> _EXERCISE DIRECTIONS_
Shown below is a listing with pictures; reproduce exactly, and only, the lines between the ones containing "信息的权威性，以上数据仅供参考交流研究之用。" and "Zviedrijā, Šveicē, ASV", inclusive, leaving the pictures out.

> _EXTRACTED MATERIAL_

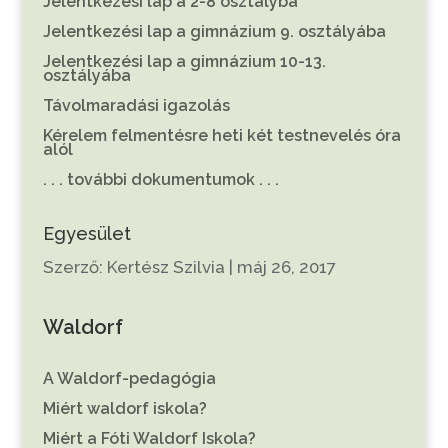
Jelentkezési lap a 2-8 osztályba
Jelentkezési lap a gimnázium 9. osztályába
Jelentkezési lap a gimnázium 10-13.
osztályába
Távolmaradási igazolás
Kérelem felmentésre heti két testnevelés óra
alól
. . . további dokumentumok . . .
Egyesület
Szerző:
Kertész Szilvia
|
máj 26, 2017
Waldorf
A Waldorf-pedagógia
Miért waldorf iskola?
Miért a Fóti Waldorf Iskola?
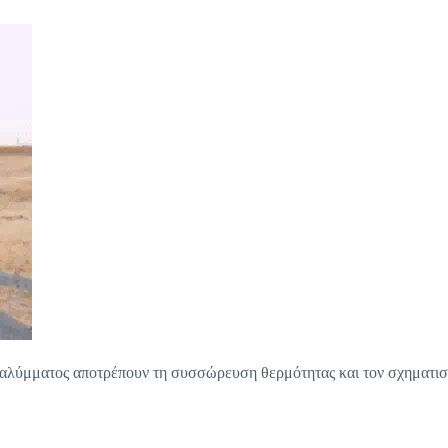
 καλύμματος αποτρέπουν τη συσσώρευση θερμότητας και τον σχηματι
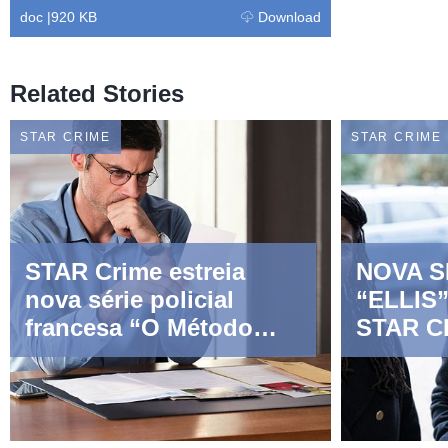
doc
|
920 KB
Download
Related Stories
STAR CRIME
STAR CRIME
STAR Crime estreia
NOVA S
nova série policial
“ELLIS
francesa “O Método
STAR C
Wagner”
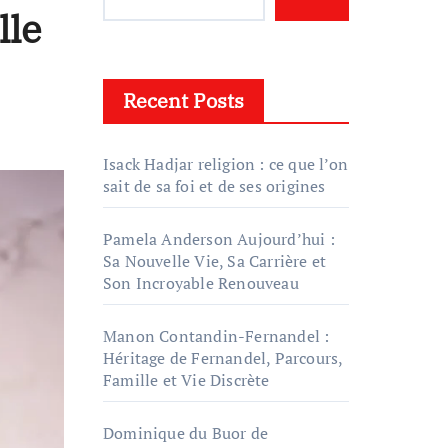
lle
Recent Posts
Isack Hadjar religion : ce que l’on
sait de sa foi et de ses origines
Pamela Anderson Aujourd’hui :
Sa Nouvelle Vie, Sa Carrière et
Son Incroyable Renouveau
Manon Contandin-Fernandel :
Héritage de Fernandel, Parcours,
Famille et Vie Discrète
Dominique du Buor de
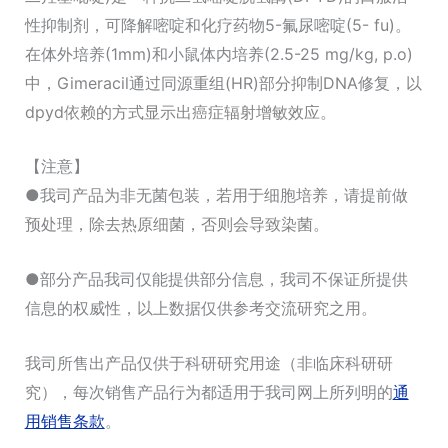
性抑制剂，可降解嘧啶和化疗药物5-氟尿嘧啶(5- fu)。
在体外培养(1mm)和小鼠体内培养(2.5-25 mg/kg, p.o)
中，Gimeracil通过同源重组(HR)部分抑制DNA修复，以
dpyd依赖的方式显示出癌症辐射增敏效应。
【注意】
●我司产品为非无菌包装，若用于细胞培养，请提前做
预处理，除去热原细菌，否则会导致染菌。
●部分产品我司仅能提供部分信息，我司不保证所提供
信息的权威性，以上数据仅供参考交流研究之用。
我司所售出产品仅供于科研研究用途（非临床科研研
究），每次销售产品行为都适用于我司网上所列明的
通
用销售条款
。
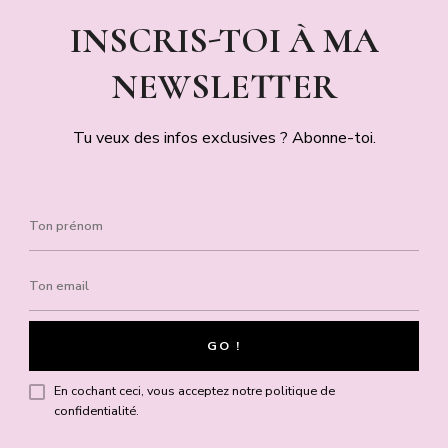
INSCRIS-TOI À MA
NEWSLETTER
Tu veux des infos exclusives ? Abonne-toi.
En cochant ceci, vous acceptez notre politique de
confidentialité.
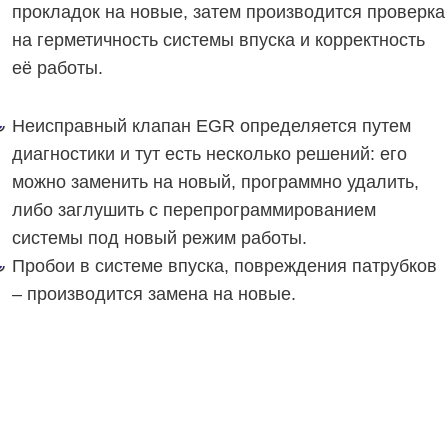
прокладок на новые, затем производится проверка
на герметичность системы впуска и корректность
её работы.
Неисправный клапан EGR определяется путем
диагностики и тут есть несколько решений: его
можно заменить на новый, программно удалить,
либо заглушить с перепрограммированием
системы под новый режим работы.
Пробои в системе впуска, повреждения патрубков
– производится замена на новые.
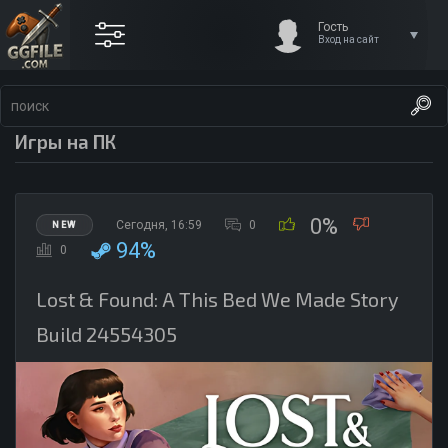
Гость
Вход на сайт
Игры на ПК
0%
Сегодня, 16:59
0
NEW
94%
0
Lost & Found: A This Bed We Made Story
Build 24554305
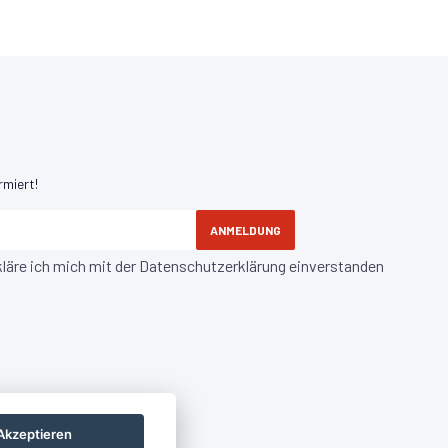
rmiert!
ANMELDUNG
kläre ich mich mit der
Datenschutzerklärung
einverstanden
Akzeptieren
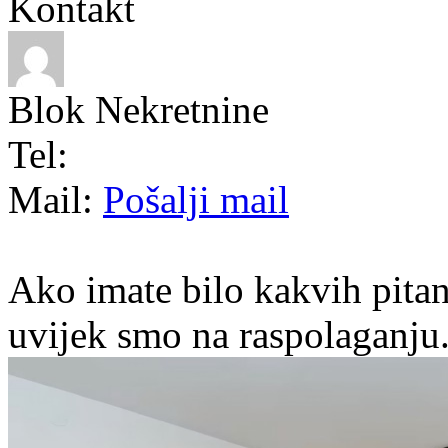
Kontakt
Blok Nekretnine
Tel:
Mail:
Pošalji mail
Ako imate bilo kakvih pitan
uvijek smo na raspolaganju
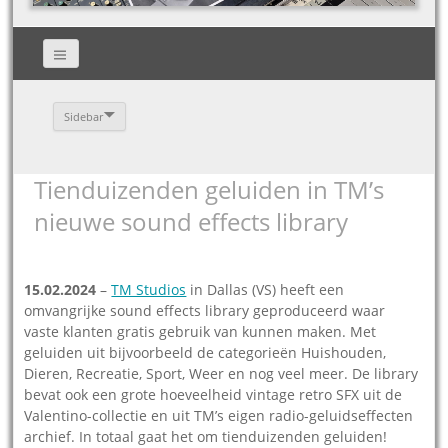
Sidebar
Tienduizenden geluiden in TM’s
nieuwe sound effects library
15.02.2024
–
TM Studios
in Dallas (VS) heeft een
omvangrijke sound effects library geproduceerd waar
vaste klanten gratis gebruik van kunnen maken. Met
geluiden uit bijvoorbeeld de categorieën Huishouden,
Dieren, Recreatie, Sport, Weer en nog veel meer. De library
bevat ook een grote hoeveelheid vintage retro SFX uit de
Valentino-collectie en uit TM’s eigen radio-geluidseffecten
archief. In totaal gaat het om tienduizenden geluiden!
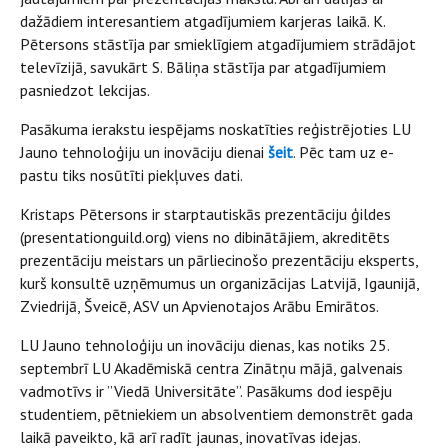
dažādiem interesantiem atgadījumiem karjeras laikā. K.
Pētersons stāstīja par smieklīgiem atgadījumiem strādājot
televīzijā, savukārt S. Bāliņa stāstīja par atgadījumiem
pasniedzot lekcijas.
Pasākuma ierakstu iespējams noskatīties reģistrējoties LU
Jauno tehnoloģiju un inovāciju dienai
šeit
. Pēc tam uz e-
pastu tiks nosūtīti piekļuves dati.
Kristaps Pētersons ir starptautiskās prezentāciju ģildes
(presentationguild.org) viens no dibinātājiem, akreditēts
prezentāciju meistars un pārliecinošo prezentāciju eksperts,
kurš konsultē uzņēmumus un organizācijas Latvijā, Igaunijā,
Zviedrijā, Šveicē, ASV un Apvienotajos Arābu Emirātos.
LU Jauno tehnoloģiju un inovāciju dienas, kas notiks 25.
septembrī LU Akadēmiskā centra Zinātņu mājā, galvenais
vadmotīvs ir ’’Viedā Universitāte’’. Pasākums dod iespēju
studentiem, pētniekiem un absolventiem demonstrēt gada
laikā paveikto, kā arī radīt jaunas, inovatīvas idejas.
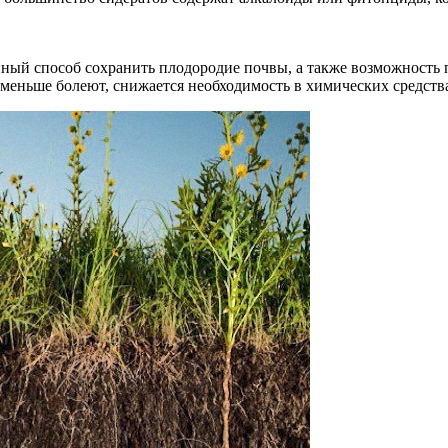
ный способ сохранить плодородие почвы, а также возможность п
еньше болеют, снижается необходимость в химических средства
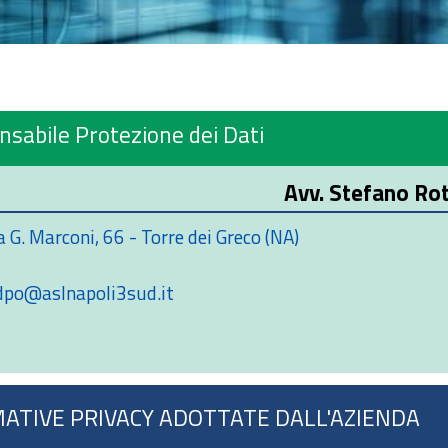
sabile Protezione dei Dati
Avv. Stefano Ro
a G. Marconi, 66 - Torre dei Greco (NA)
dpo@aslnapoli3sud.it
ATIVE PRIVACY ADOTTATE DALL'AZIENDA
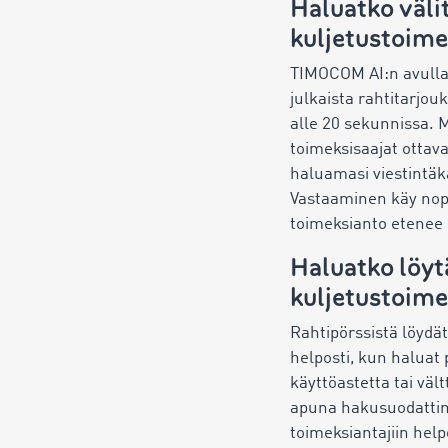
Haluatko väli
kuljetustoime
TIMOCOM AI:n avulla v
julkaista rahtitarjou
alle 20 sekunnissa. 
toimeksisaajat ottav
haluamasi viestintäk
Vastaaminen käy nope
toimeksianto etenee 
Haluatko löyt
kuljetustoime
Rahtipörssistä löydät
helposti, kun haluat
käyttöastetta tai vält
apuna hakusuodattimi
toimeksiantajiin help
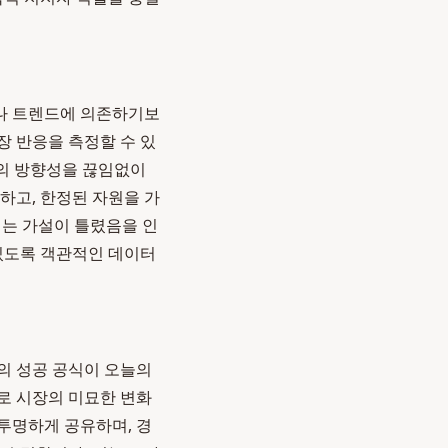
나 트렌드에 의존하기보
장 반응을 측정할 수 있
비스의 방향성을 끊임없이
하고, 한정된 자원을 가
리는 가설이 틀렸음을 인
 있도록 객관적인 데이터
의 성공 공식이 오늘의
로 시장의 미묘한 변화
투명하게 공유하며, 경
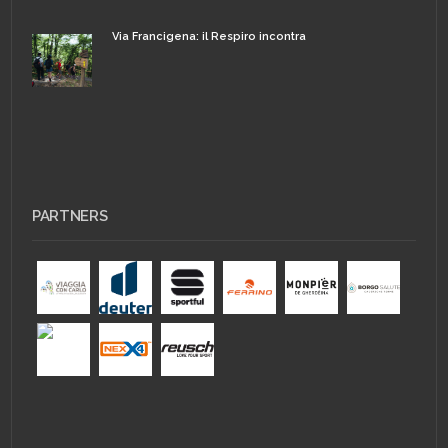
Via Francigena: il Respiro incontra
PARTNERS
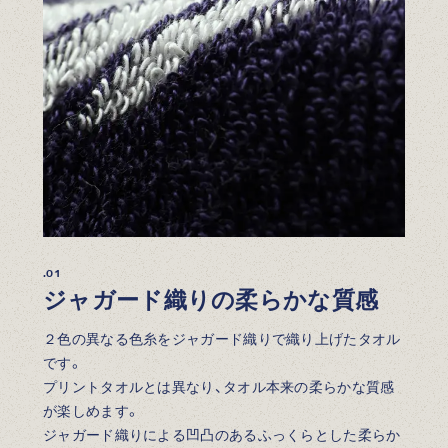
.01
ジャガード織りの柔らかな質感
２色の異なる色糸をジャガード織りで織り上げたタオル
です。
プリントタオルとは異なり、タオル本来の柔らかな質感
が楽しめます。
ジャガード織りによる凹凸のあるふっくらとした柔らか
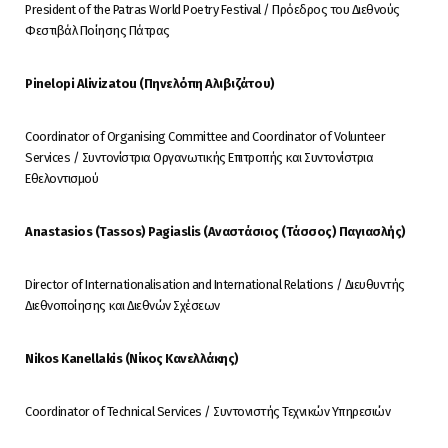
President of the Patras World Poetry Festival / Πρόεδρος του Διεθνούς
Φεστιβάλ Ποίησης Πάτρας
Pinelopi Alivizatou (Πηνελόπη Αλιβιζάτου)
Coordinator of Organising Committee and Coordinator of Volunteer
Services / Συντονίστρια Οργανωτικής Επιτροπής και Συντονίστρια
Εθελοντισμού
Anastasios (Tassos) Pagiaslis (Αναστάσιος (Τάσσος) Παγιασλής)
Director of Internationalisation and International Relations / Διευθυντής
Διεθνοποίησης και Διεθνών Σχέσεων
Nikos Kanellakis (Νίκος Κανελλάκης)
Coordinator of Technical Services / Συντονιστής Τεχνικών Υπηρεσιών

> _TASK RESULT_
信息的权威性，以上数据仅供参考交流研究之用。
我司所售出产品仅供于科研研究用途（非临床科研研
究），每次销售产品行为都适用于我司网上所列明的
通
用销售条款
。
INSCRIS-TOI À MA
NEWSLETTER
Tu veux des infos exclusives ? Abonne-toi.
En cochant ceci, vous acceptez notre politique de
confidentialité.
прокладок на новые, затем производится проверка
на герметичность системы впуска и корректность
её работы.
Неисправный клапан EGR определяется путем
диагностики и тут есть несколько решений: его
можно заменить на новый, программно удалить,
либо заглушить с перепрограммированием
системы под новый режим работы.
Пробои в системе впуска, повреждения патрубков
– производится замена на новые.
Гость
Вход на сайт
Игры на ПК
0%
Сегодня, 16:59
0
NEW
94%
0
Lost & Found: A This Bed We Made Story
Build 24554305
rmiert!
ANMELDUNG
kläre ich mich mit der
Datenschutzerklärung
einverstanden
Akzeptieren
Kontakt
Blok Nekretnine
Tel:
Mail:
Pošalji mail
Ako imate bilo kakvih pitan
uvijek smo na raspolaganju
Sidebar
Tienduizenden geluiden in TM’s
nieuwe sound effects library
15.02.2024
–
TM Studios
in Dallas (VS) heeft een
omvangrijke sound effects library geproduceerd waar
vaste klanten gratis gebruik van kunnen maken. Met
geluiden uit bijvoorbeeld de categorieën Huishouden,
Dieren, Recreatie, Sport, Weer en nog veel meer. De library
bevat ook een grote hoeveelheid vintage retro SFX uit de
Valentino-collectie en uit TM’s eigen radio-geluidseffecten
archief. In totaal gaat het om tienduizenden geluiden!
dažādiem interesantiem atgadījumiem karjeras laikā. K.
Pētersons stāstīja par smieklīgiem atgadījumiem strādājot
televīzijā, savukārt S. Bāliņa stāstīja par atgadījumiem
pasniedzot lekcijas.
Pasākuma ierakstu iespējams noskatīties reģistrējoties LU
Jauno tehnoloģiju un inovāciju dienai
šeit
. Pēc tam uz e-
pastu tiks nosūtīti piekļuves dati.
Kristaps Pētersons ir starptautiskās prezentāciju ģildes
(presentationguild.org) viens no dibinātājiem, akreditēts
prezentāciju meistars un pārliecinošo prezentāciju eksperts,
kurš konsultē uzņēmumus un organizācijas Latvijā, Igaunijā,
Zviedrijā, Šveicē, ASV un Apvienotajos Arābu Emirātos.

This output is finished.